1. Understanding the Mark Scheme Approach | 理解评分标准方法
The January 2021 mark scheme for Unit 2 makes it clear that calculation marks are not just for the final answer. Marks are awarded for correctly writing the expression, substituting values, converting units, and stating the answer with appropriate significant figures and units. A common error is to jump straight to a numerical value without showing the intermediate logical steps. Always present your working clearly, as even if the final answer is wrong, you can still accumulate marks for method, units, and correct use of a formula.
2021年1月单元2的评分标准明确指出,计算题的分数不仅仅给在最终答案上。写出正确的表达式、代入数值、单位换算、以及用合适的有效数字和单位陈述答案,都能获得相应的分数。一个常见错误是不展示中间的推导过程而直接写出数值结果。务必清晰地呈现每一步计算过程,这样即使最终答案有误,你仍然可以通过方法、单位和正确使用公式来累积分数。
2. Hess’s Law and Enthalpy Cycles | 盖斯定律与焓变循环
One typical question involved calculating the enthalpy change of a reaction using standard enthalpies of formation. According to the mark scheme, the key is to explicitly write the formula ΔH° = ΣΔHf°(products) − ΣΔHf°(reactants) and then substitute the given values with correct stoichiometric multipliers. For example, if the reaction was 2SO₂(g) + O₂(g) → 2SO₃(g), the expression becomes:
ΔH° = [2 × ΔHf°(SO₃)] − [2 × ΔHf°(SO₂) + ΔHf°(O₂)]
A mark was reserved for noting that ΔHf° of an element in its standard state, such as O₂(g), is zero. The final answer was required in kJ mol⁻¹ and to three significant figures. Many candidates lost a mark by failing to multiply the SO₂ and SO₃ values by 2, or by forgetting to include signs when substituting negative values.
一道典型题目要求利用标准生成焓计算反应的焓变。评分标准指出,关键是要明确写出公式 ΔH° = ΣΔHf°(生成物) − ΣΔHf°(反应物),然后代入所给数值并配上正确的化学计量乘数。
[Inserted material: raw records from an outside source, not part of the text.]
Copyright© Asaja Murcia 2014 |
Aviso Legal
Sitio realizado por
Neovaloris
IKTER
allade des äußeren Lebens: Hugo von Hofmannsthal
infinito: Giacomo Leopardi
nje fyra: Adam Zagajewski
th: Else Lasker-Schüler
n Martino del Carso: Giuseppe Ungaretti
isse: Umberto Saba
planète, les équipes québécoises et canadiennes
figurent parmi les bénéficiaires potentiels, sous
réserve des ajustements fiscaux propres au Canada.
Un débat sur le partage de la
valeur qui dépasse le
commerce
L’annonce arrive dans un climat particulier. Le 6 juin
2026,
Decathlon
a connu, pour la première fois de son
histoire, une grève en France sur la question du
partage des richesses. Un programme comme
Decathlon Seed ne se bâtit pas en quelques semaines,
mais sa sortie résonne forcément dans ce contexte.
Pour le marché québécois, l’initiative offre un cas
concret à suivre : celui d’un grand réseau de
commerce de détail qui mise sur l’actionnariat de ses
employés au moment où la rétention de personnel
例如,若反应为 2SO₂(g) + O₂(g) → 2SO₃(g),则表达式为:
ΔH° = [2 × ΔHf°(SO₃)] − [2 × ΔHf°(SO₂) + ΔHf°(O₂)]
评分标准中还有一个得分点在于指出处于标准状态的单质(如 O₂(g))的生成焓为零。最终答案要求以 kJ mol⁻¹ 为单位并保留三位有效数字。很多考生因为忘记将 SO₂ 和 SO₃ 的数值乘以 2,或在代入负数时遗漏了符号而丢分。
3. Acid-Base Titration Calculations | 酸碱滴定计算
Titration questions in the paper often began with a balanced equation, such as HCl(aq) + NaOH(aq) → NaCl(aq) + H₂O(l). The mark scheme awarded the first mark for calculating moles of the known reactant using concentration and volume in dm³. For instance, if 25.0 cm³ of 0.100 mol dm⁻³ NaOH reacted, moles NaOH = (25.0/1000) × 0.100 = 2.50 × 10⁻³ mol. The next step used the stoichiometric ratio to find moles of HCl, then divided by the titre volume to obtain concentration.
试卷中的滴定题通常从一个配平的方程式开始,如 HCl(aq) + NaOH(aq) → NaCl(aq) + H₂O(l)。评分标准的第一分通常给在用浓度和以 dm³ 为单位的体积计算已知反应物的摩尔数上。例如,若 25.0 cm³ 0.100 mol dm⁻³ 的 NaOH 参与反应,则 NaOH 的摩尔数 = (25.0/1000) × 0.100 = 2.50 × 10⁻³ mol。下一步利用化学计量比求出 HCl 的摩尔数,再除以滴定体积得到浓度。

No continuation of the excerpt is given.